_YOUR INSTRUCTIONS:_ What needs reproducing is the run of lines in the data below starting at the line with "Juanjo Bueno, en" and ending at the line with "narażenia na chemikalia powstałe", both ends included. Copy it exactly, without pictures, and add nothing.

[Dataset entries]
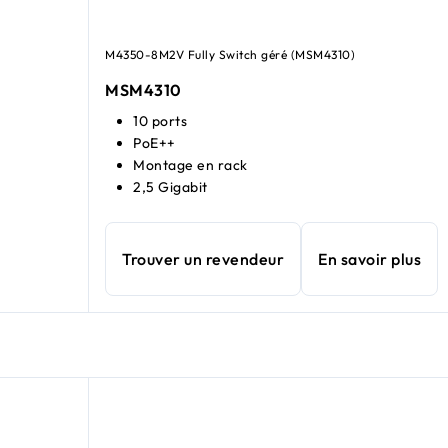
M4350-8M2V Fully Switch géré (MSM4310)
MSM4310
10 ports
PoE++
Montage en rack
2,5 Gigabit
Trouver un revendeur
En savoir plus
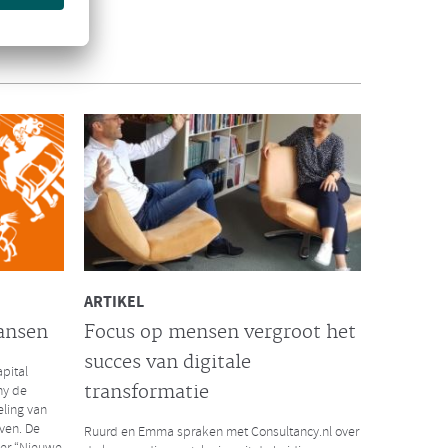
INTERVIEW VISMA | RAET
De succesformule voor
waardevol HR
het massale
Visma | Raet interviewde onlangs Ruurd Baane
risis. Wat
over de succesformule voor waardevol HR. Hoe
t de
kun je als organisatie extra waarde toevoegen
door businesskansen te spotten vanuit een
optimale inzet van menselijk potentieel en
technologie?
Lees hier het volledige interview
ARTIKEL
ansen
Focus op mensen vergroot het
succes van digitale
pital
LEES MEER
transformatie
ny de
eling van
ven. De
Ruurd en Emma spraken met Consultancy.nl over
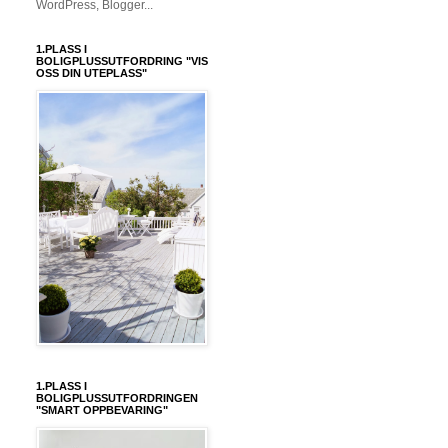
1.PLASS I
BOLIGPLUSSUTFORDRING "VIS
OSS DIN UTEPLASS"
1.PLASS I
BOLIGPLUSSUTFORDRINGEN
"SMART OPPBEVARING"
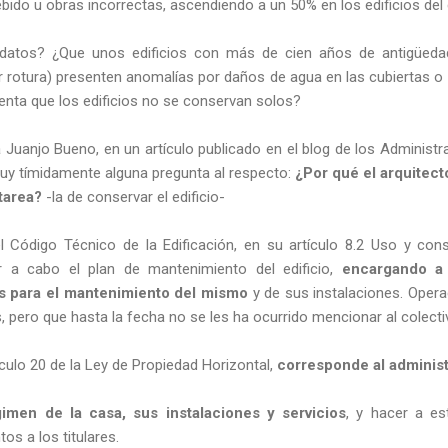
debido u obras incorrectas, ascendiendo a un 50% en los edificios del
datos? ¿Que unos edificios con más de cien años de antigüed
por rotura) presenten anomalías por daños de agua en las cubiertas
nta que los edificios no se conservan solos?
 Juanjo Bueno, en un artículo publicado en el blog de los Administ
muy tímidamente alguna pregunta al respecto:
¿Por qué el arquitect
 tarea?
-la de conservar el edificio-
Código Técnico de la Edificación, en su artículo 8.2 Uso y conse
ar a cabo el plan de mantenimiento del edificio,
encargando a
 para el mantenimiento del mismo
y de sus instalaciones. Oper
os, pero que hasta la fecha no se les ha ocurrido mencionar al colecti
ículo 20 de la Ley de Propiedad Horizontal,
corresponde al adminis
imen de la casa, sus instalaciones y servicios
, y hacer a es
os a los titulares.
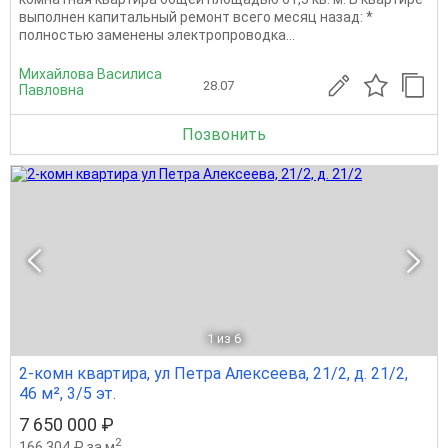
выполнен капитальный ремонт всего месяц назад: *
полностью заменены электропроводка...
Михайлова Василиса
28.07
Павловна
Позвонить
1
из 6
2-комн квартира, ул Петра Алексеева, 21/2, д. 21/2,
46 м², 3/5 эт.
7 650 000 ₽
2
166 304 ₽ за м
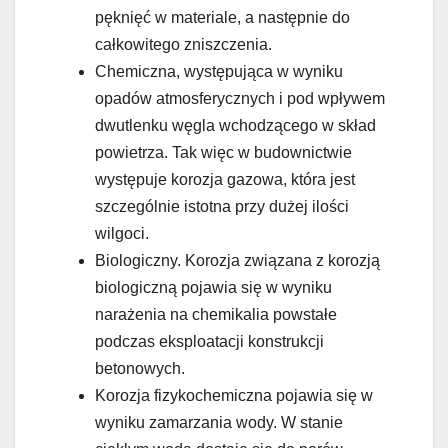
pęknięć w materiale, a następnie do
całkowitego zniszczenia.
Chemiczna, występująca w wyniku
opadów atmosferycznych i pod wpływem
dwutlenku węgla wchodzącego w skład
powietrza. Tak więc w budownictwie
występuje korozja gazowa, która jest
szczególnie istotna przy dużej ilości
wilgoci.
Biologiczny. Korozja związana z korozją
biologiczną pojawia się w wyniku
narażenia na chemikalia powstałe
podczas eksploatacji konstrukcji
betonowych.
Korozja fizykochemiczna pojawia się w
wyniku zamarzania wody. W stanie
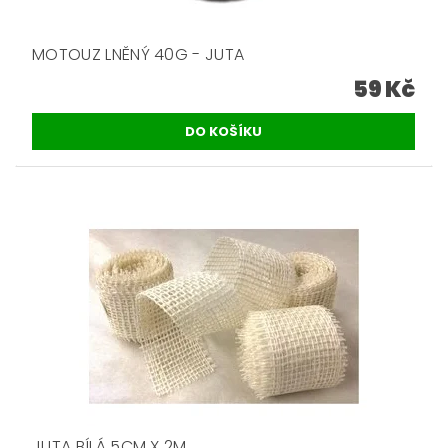
MOTOUZ LNĚNÝ 40G - JUTA
59 Kč
JUTA BÍLÁ 5CM X 2M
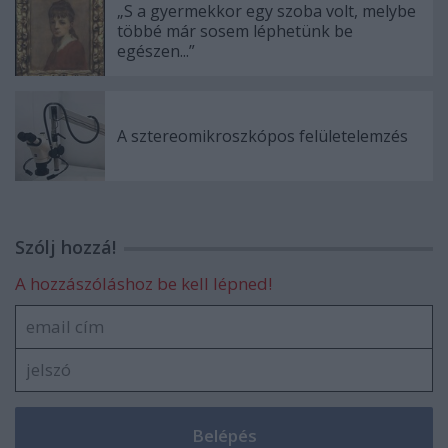
„S a gyermekkor egy szoba volt, melybe
többé már sosem léphetünk be
egészen...”
A sztereomikroszkópos felületelemzés
Szólj hozzá!
A hozzászóláshoz be kell lépned!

_RESPONSE BELOW:_
 Juanjo Bueno, en un artículo publicado en el blog de los Administ
muy tímidamente alguna pregunta al respecto:
¿Por qué el arquitect
 tarea?
-la de conservar el edificio-
Código Técnico de la Edificación, en su artículo 8.2 Uso y conse
ar a cabo el plan de mantenimiento del edificio,
encargando a
 para el mantenimiento del mismo
y de sus instalaciones. Oper
os, pero que hasta la fecha no se les ha ocurrido mencionar al colecti
ículo 20 de la Ley de Propiedad Horizontal,
corresponde al adminis
imen de la casa, sus instalaciones y servicios
, y hacer a es
os a los titulares.
выполнен капитальный ремонт всего месяц назад: *
полностью заменены электропроводка...
Михайлова Василиса
28.07
Павловна
Позвонить
1
из 6
2-комн квартира, ул Петра Алексеева, 21/2, д. 21/2,
46 м², 3/5 эт.
7 650 000 ₽
2
166 304 ₽ за м
pęknięć w materiale, a następnie do
całkowitego zniszczenia.
Chemiczna, występująca w wyniku
opadów atmosferycznych i pod wpływem
dwutlenku węgla wchodzącego w skład
powietrza. Tak więc w budownictwie
występuje korozja gazowa, która jest
szczególnie istotna przy dużej ilości
wilgoci.
Biologiczny. Korozja związana z korozją
biologiczną pojawia się w wyniku
narażenia na chemikalia powstałe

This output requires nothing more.